- Architects: Shen Ting Tseng Architects
- Location: 528 Zhongshan Road, Chiayi City, West District, Taiwan
- Lead Architect: Shen Ting Tseng
- Structural Engineer: A.S Studio
- Transportation Consultant: JIU TAI Transportation Consultant
- Area: 350.0 m2
- Project Year: 2017
Text description provided by the architects. In 1933, the first modern steel reinforced concrete station in Taiwan – the Chia-yi Railway Station – was completed. There was no station square at that time. With the development of transport and the increasing needs of transit, a square gradually took shape after 1950, becoming the starting point of the space for the small town.

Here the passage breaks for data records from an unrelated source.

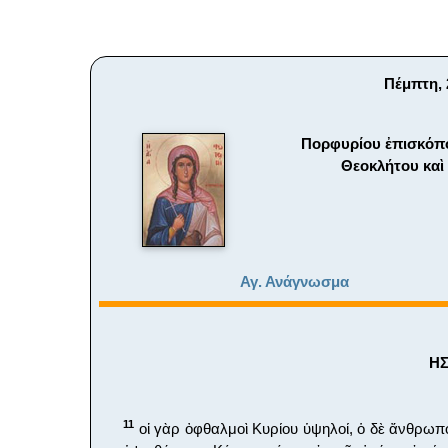
Πέμπτη, 
Πορφυρίου ἐπισκόπου
Θεοκλήτου καὶ
Αγ. Ανάγνωσμα
ΗΣ
11
οἱ γὰρ ὀφθαλμοὶ Κυρίου ὑψηλοί, ὁ δὲ ἄνθρωπ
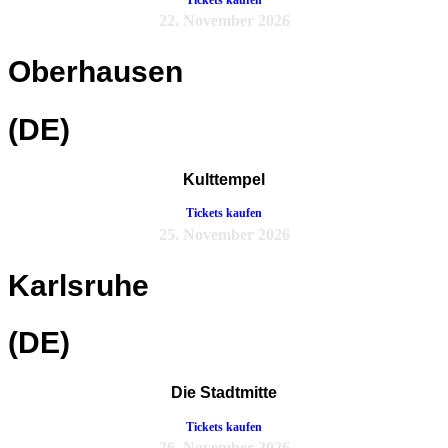
22. November 2026
Oberhausen
(DE)
Kulttempel
Tickets kaufen
25. November 2026
Karlsruhe
(DE)
Die Stadtmitte
Tickets kaufen
26. November 2026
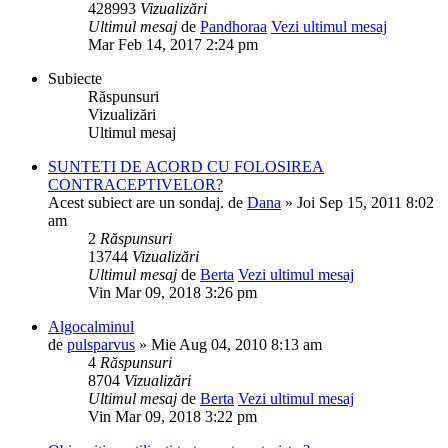
428993
Vizualizări
Ultimul mesaj
de
Pandhoraa
Vezi ultimul mesaj
Mar Feb 14, 2017 2:24 pm
Subiecte
Răspunsuri
Vizualizări
Ultimul mesaj
SUNTETI DE ACORD CU FOLOSIREA
CONTRACEPTIVELOR?
Acest subiect are un sondaj.
de
Dana
» Joi Sep 15, 2011 8:02
am
2
Răspunsuri
13744
Vizualizări
Ultimul mesaj
de
Berta
Vezi ultimul mesaj
Vin Mar 09, 2018 3:26 pm
Algocalminul
de
pulsparvus
» Mie Aug 04, 2010 8:13 am
4
Răspunsuri
8704
Vizualizări
Ultimul mesaj
de
Berta
Vezi ultimul mesaj
Vin Mar 09, 2018 3:22 pm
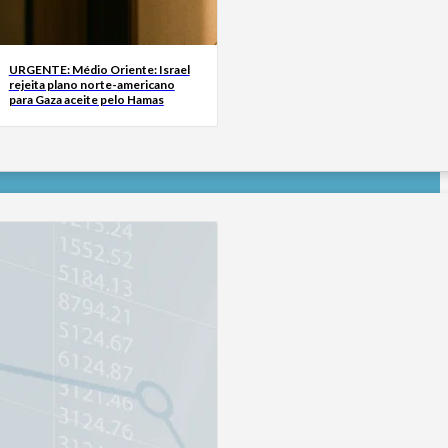
URGENTE: Médio Oriente: Israel
rejeita plano norte-americano
para Gaza aceite pelo Hamas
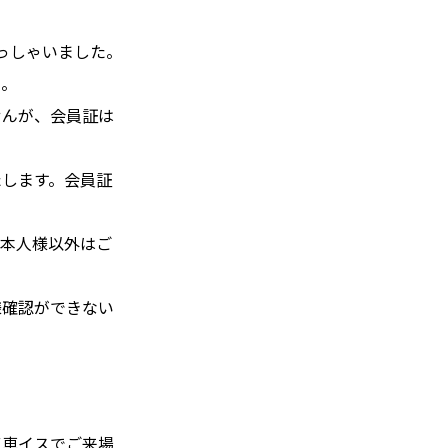
っしゃいました。
い。
せんが、会員証は
たします。会員証
ご本人様以外はご
様確認ができない
ず車イスでご来場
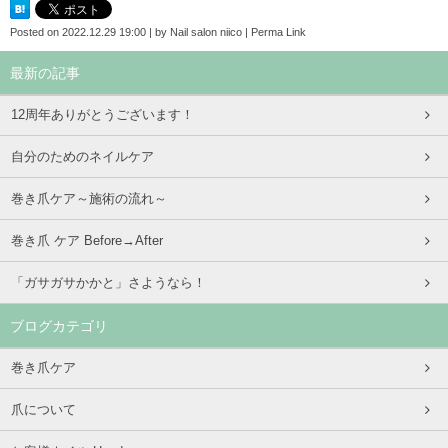
Posted on
2022.12.29 19:00
|
by
Nail salon niico
|
Perma Link
最新の記事
12周年ありがとうございます！
自分のためのネイルケア
巻き爪ケア～施術の流れ～
巻き爪 ケア Before→After
「ガサガサかかと」さようなら！
ブログカテゴリ
巻き爪ケア
爪について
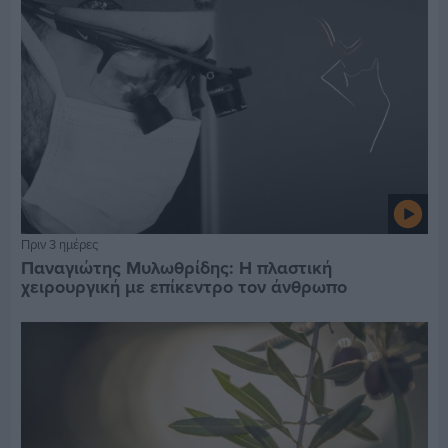
Πριν 3 ημέρες
Παναγιώτης Μυλωθρίδης: Η πλαστική
χειρουργική με επίκεντρο τον άνθρωπο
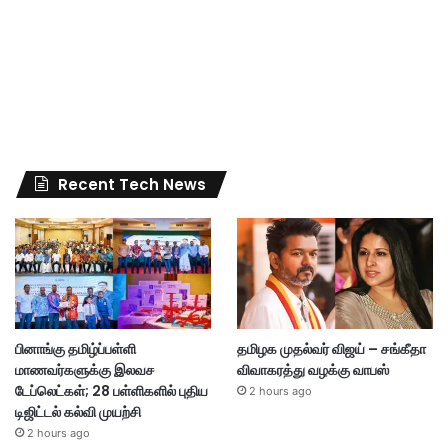
Recent Tech News
பினாங்கு தமிழ்ப்பள்ளி
தமிழக முதல்வர் விஜய் – சங்கீதா
மாணவர்களுக்கு இலவச
விவாகரத்து வழக்கு வாபஸ்
டேப்லெட்கள்; 28 பள்ளிகளில் புதிய
2 hours ago
டிஜிட்டல் கல்வி முயற்சி
2 hours ago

Over the past 50 years, the square underwent several times of adjustments; inside of the square gets congested by various types of vehicles, becoming chaotic and lacking a sense of modern city.
In 2016, the city government planned a comprehensive reform. We tried to create a human–vehicle balanced space crossing inside and outside of the square, making the railway station square a spacious and dynamic daily scene that belongs to the moment.
There are four types of vehicles – motorcycle, car, taxi, and bus – that converge on the square, which all have diverse scale and different fluidity. By re-organising the flow of traffic elements, a road system is configured, which occupies the minimum space, operates smoothly and therefore forms a new order. And the pedestrian area is extended at the same time.
Along the pedestrian flow, there are curved sheds set up at the three waiting areas in accordance with the shape of the routes, functioning as shelters for sunlight and rain. By the expressions of scale, shape, weight, and structure, a new spatial experience of staying, waiting, and walking is created.
The waiting shed is like a cloud that floats low and close to the ground. It becomes a slender horizontal line at a distance, where the historical station building is able to re-enter the focus of people’s attention, attracting a spotlight for the square. The sunlight creates curved light and shadows under the shed, encouraging a rhythm of walking, moving, and stopping for pedestrians. Whether standing or sitting, through this open structure, people re-experience the city.